**What you will do:**
Your answer must be the full listing below, restated word for word, with no pictures in it.

**Raw data:**
>>

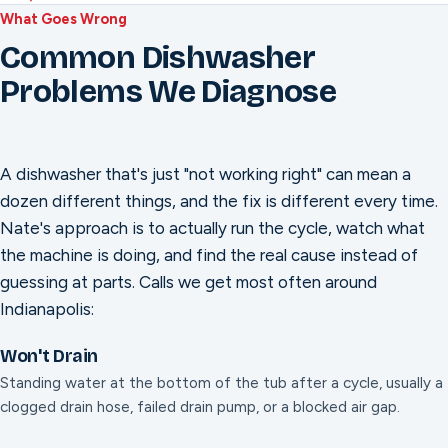
What Goes Wrong
Common Dishwasher
Problems We Diagnose
A dishwasher that's just "not working right" can mean a
dozen different things, and the fix is different every time.
Nate's approach is to actually run the cycle, watch what
the machine is doing, and find the real cause instead of
guessing at parts. Calls we get most often around
Indianapolis:
Won't Drain
Standing water at the bottom of the tub after a cycle, usually a
clogged drain hose, failed drain pump, or a blocked air gap.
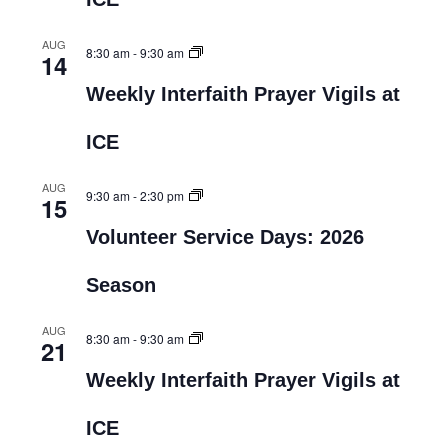
AUG
8:30 am
-
9:30 am
14
Weekly Interfaith Prayer Vigils at
ICE
AUG
9:30 am
-
2:30 pm
15
Volunteer Service Days: 2026
Season
AUG
8:30 am
-
9:30 am
21
Weekly Interfaith Prayer Vigils at
ICE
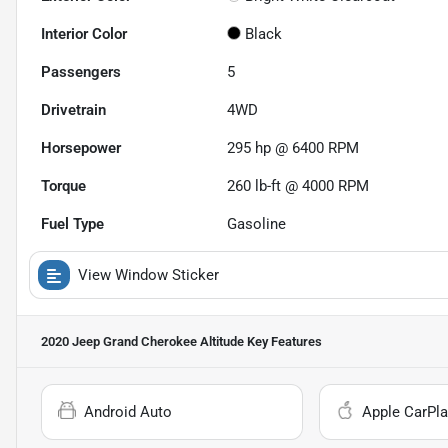
Interior Color
Black
Passengers
5
Drivetrain
4WD
Horsepower
295 hp @ 6400 RPM
Torque
260 lb-ft @ 4000 RPM
Fuel Type
Gasoline
View Window Sticker
2020 Jeep Grand Cherokee Altitude
Key Features
Android Auto
Apple CarPla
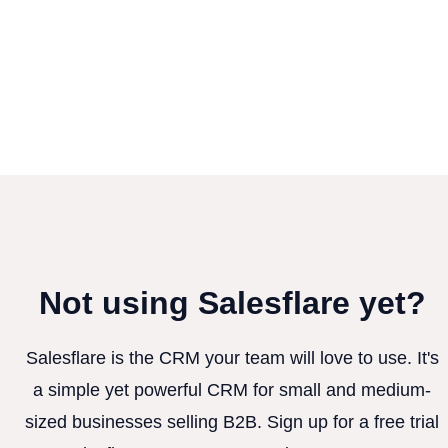
Not using Salesflare yet?
Salesflare is the CRM your team will love to use. It's
a simple yet powerful CRM for small and medium-
sized businesses selling B2B. Sign up for a free trial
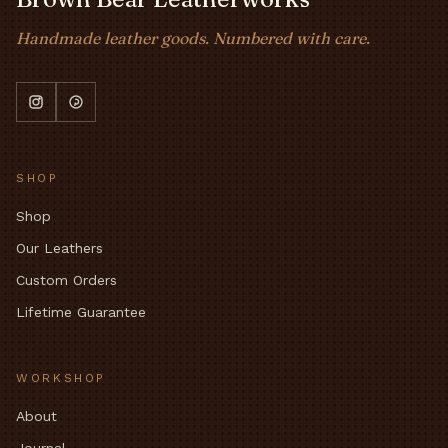
Handmade leather goods. Numbered with care.
SHOP
Shop
Our Leathers
Custom Orders
Lifetime Guarantee
WORKSHOP
About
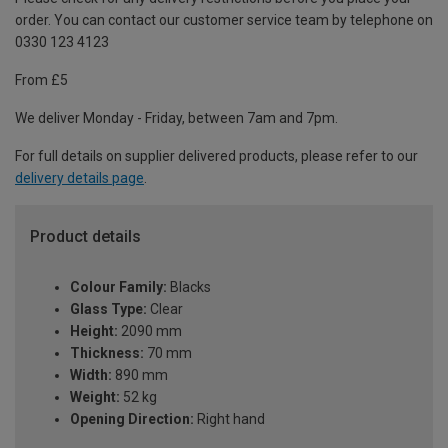
order. You can contact our customer service team by telephone on
0330 123 4123
From £5
We deliver Monday - Friday, between 7am and 7pm.
For full details on supplier delivered products, please refer to our
delivery details page
.
Product details
Colour Family:
Blacks
Glass Type:
Clear
Height:
2090 mm
Thickness:
70 mm
Width:
890 mm
Weight:
52 kg
Opening Direction:
Right hand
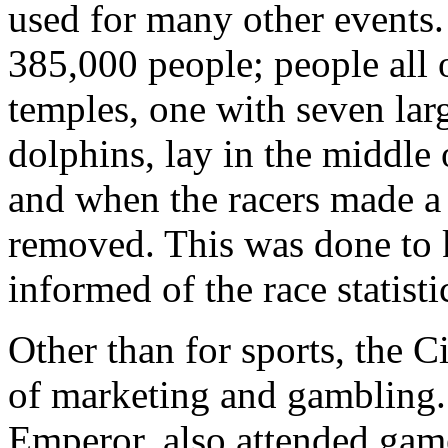
used for many other events.
385,000 people; people all 
temples, one with seven lar
dolphins, lay in the middle
and when the racers made a
removed. This was done to k
informed of the race statisti
Other than for sports, the 
of marketing and gambling. 
Emperor, also attended game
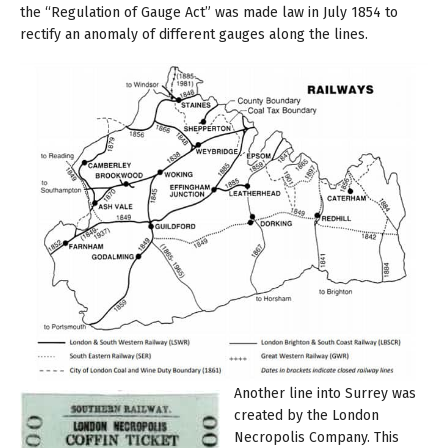
the “Regulation of Gauge Act” was made law in July 1854 to
rectify an anomaly of different gauges along the lines.
Another line into Surrey was
created by the London
Necropolis Company. This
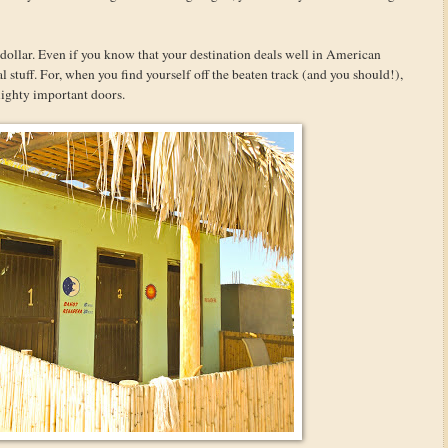
dollar. Even if you know that your destination deals well in American
al stuff. For, when you find yourself off the beaten track (and you should!),
ighty important doors.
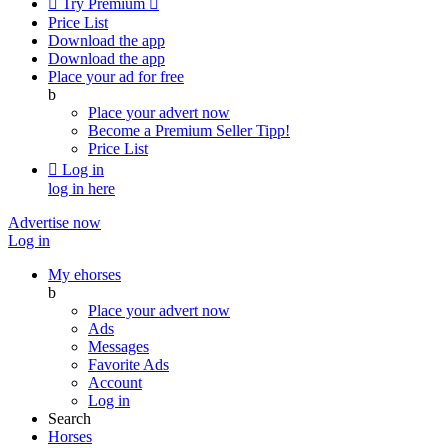

Try Premium

Price List
Download the app
Download the app
Place your ad for free
b
Place your advert now
Become a Premium Seller
Tipp!
Price List

Log in
log in here
Advertise now
Log in
My ehorses
b
Place your advert now
Ads
Messages
Favorite Ads
Account
Log in
Search
Horses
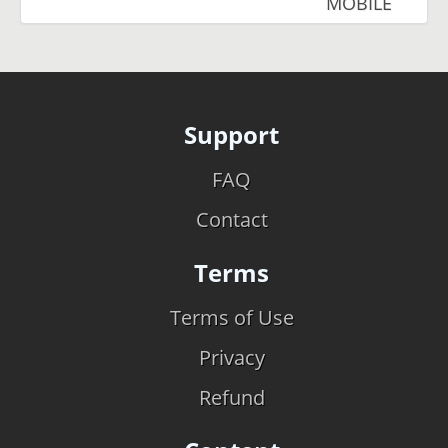
MOBILE
Support
FAQ
Contact
Terms
Terms of Use
Privacy
Refund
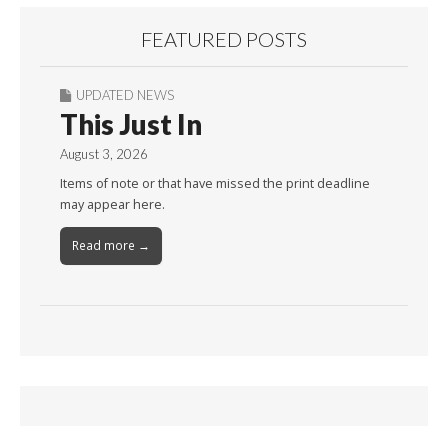
FEATURED POSTS
UPDATED NEWS
This Just In
August 3, 2026
Items of note or that have missed the print deadline
may appear here.
Read more →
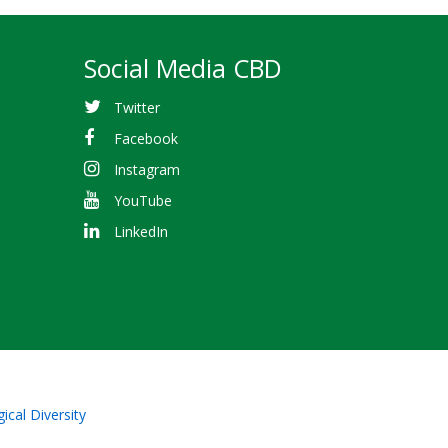
Social Media CBD
Twitter
Facebook
Instagram
YouTube
LinkedIn
ical Diversity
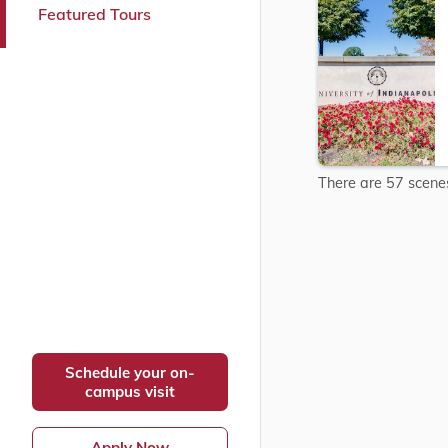
Featured Tours
connections.
Explore
Explore
UIndy&#3
Campus
There are 57 scenes 
Schedule your on-
campus visit
Apply Now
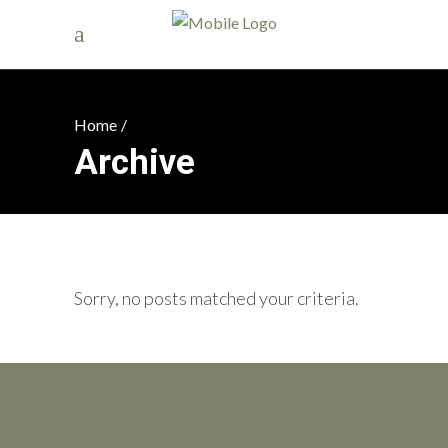
Home
/
Archive
Sorry, no posts matched your criteria.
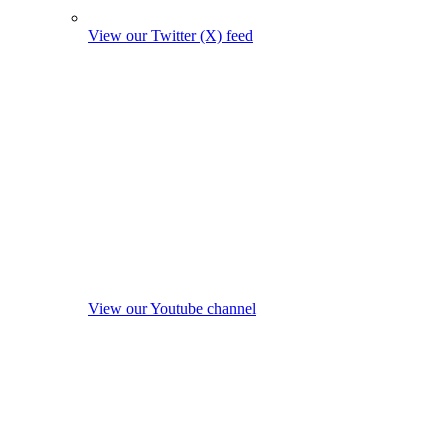
View our Twitter (X) feed
View our Youtube channel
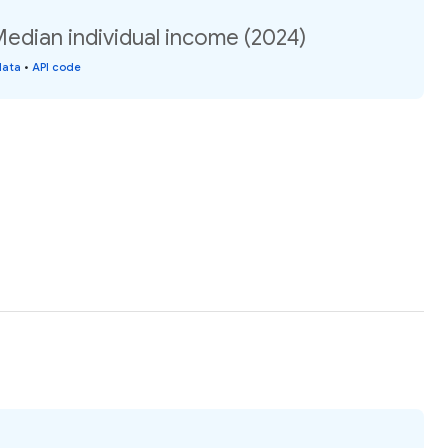
Median individual income (2024)
data
•
API code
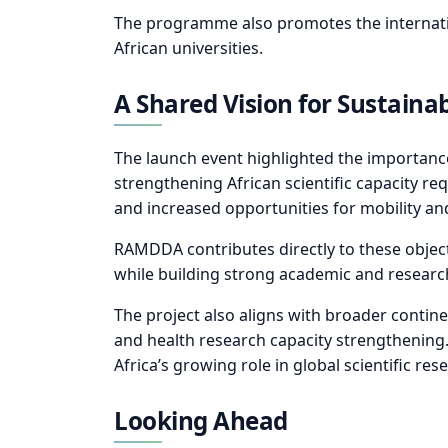
The programme also promotes the internation
African universities.
A Shared Vision for Sustaina
The launch event highlighted the importanc
strengthening African scientific capacity re
and increased opportunities for mobility 
RAMDDA contributes directly to these objecti
while building strong academic and researc
The project also aligns with broader contin
and health research capacity strengthening.
Africa’s growing role in global scientific re
Looking Ahead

<<

**Exercise solution:**
What Goes Wrong
Common Dishwasher
Problems We Diagnose
A dishwasher that's just "not working right" can mean a
dozen different things, and the fix is different every time.
Nate's approach is to actually run the cycle, watch what
the machine is doing, and find the real cause instead of
guessing at parts. Calls we get most often around
Indianapolis:
Won't Drain
Standing water at the bottom of the tub after a cycle, usually a
clogged drain hose, failed drain pump, or a blocked air gap.
AUG
8:30 am
-
9:30 am
14
Weekly Interfaith Prayer Vigils at
ICE
AUG
9:30 am
-
2:30 pm
15
Volunteer Service Days: 2026
Season
AUG
8:30 am
-
9:30 am
21
Weekly Interfaith Prayer Vigils at
ICE
Interior Color
Black
Passengers
5
Drivetrain
4WD
Horsepower
295 hp @ 6400 RPM
Torque
260 lb-ft @ 4000 RPM
Fuel Type
Gasoline
View Window Sticker
2020 Jeep Grand Cherokee Altitude
Key Features
Android Auto
Apple CarPla
Not using Salesflare yet?
Salesflare is the CRM your team will love to use. It's
a simple yet powerful CRM for small and medium-
sized businesses selling B2B. Sign up for a free trial
Handmade leather goods. Numbered with care.
SHOP
Shop
Our Leathers
Custom Orders
Lifetime Guarantee
WORKSHOP
About
order. You can contact our customer service team by telephone on
0330 123 4123
From £5
We deliver Monday - Friday, between 7am and 7pm.
For full details on supplier delivered products, please refer to our
delivery details page
.
Product details
Colour Family:
Blacks
Glass Type:
Clear
Height:
2090 mm
Thickness:
70 mm
Width:
890 mm
Weight:
52 kg
Opening Direction:
Right hand
used for many other events.
385,000 people; people all 
temples, one with seven lar
dolphins, lay in the middle
and when the racers made a
removed. This was done to k
informed of the race statisti
Other than for sports, the 
of marketing and gambling. 
Emperor, also attended game
the “Regulation of Gauge Act” was made law in July 1854 to
rectify an anomaly of different gauges along the lines.
Another line into Surrey was
created by the London
Necropolis Company. This
dollar. Even if you know that your destination deals well in American
al stuff. For, when you find yourself off the beaten track (and you should!),
ighty important doors.

Try Premium

Price List
Download the app
Download the app
Place your ad for free
b
Place your advert now
Become a Premium Seller
Tipp!
Price List

Log in
log in here
Advertise now
Log in
My ehorses
b
Place your advert now
Ads
Messages
Favorite Ads
Account
Log in
Search
Horses
MOBILE
Support
FAQ
Contact
Terms
Terms of Use
Privacy
Refund
FEATURED POSTS
UPDATED NEWS
This Just In
August 3, 2026
Items of note or that have missed the print deadline
may appear here.
Read more →
Social Media CBD
Twitter
Facebook
Instagram
YouTube
LinkedIn
ical Diversity
Featured Tours
connections.
Explore
Explore
UIndy&#3
Campus
There are 57 scenes 
Schedule your on-
campus visit
Apply Now
Home
/
Archive
Sorry, no posts matched your criteria.
View our Twitter (X) feed
View our Youtube channel
Median individual income (2024)
data
•
API code
The programme also promotes the internation
African universities.
A Shared Vision for Sustaina
The launch event highlighted the importanc
strengthening African scientific capacity re
and increased opportunities for mobility 
RAMDDA contributes directly to these objecti
while building strong academic and researc
The project also aligns with broader contin
and health research capacity strengthening.
Africa’s growing role in global scientific re
Looking Ahead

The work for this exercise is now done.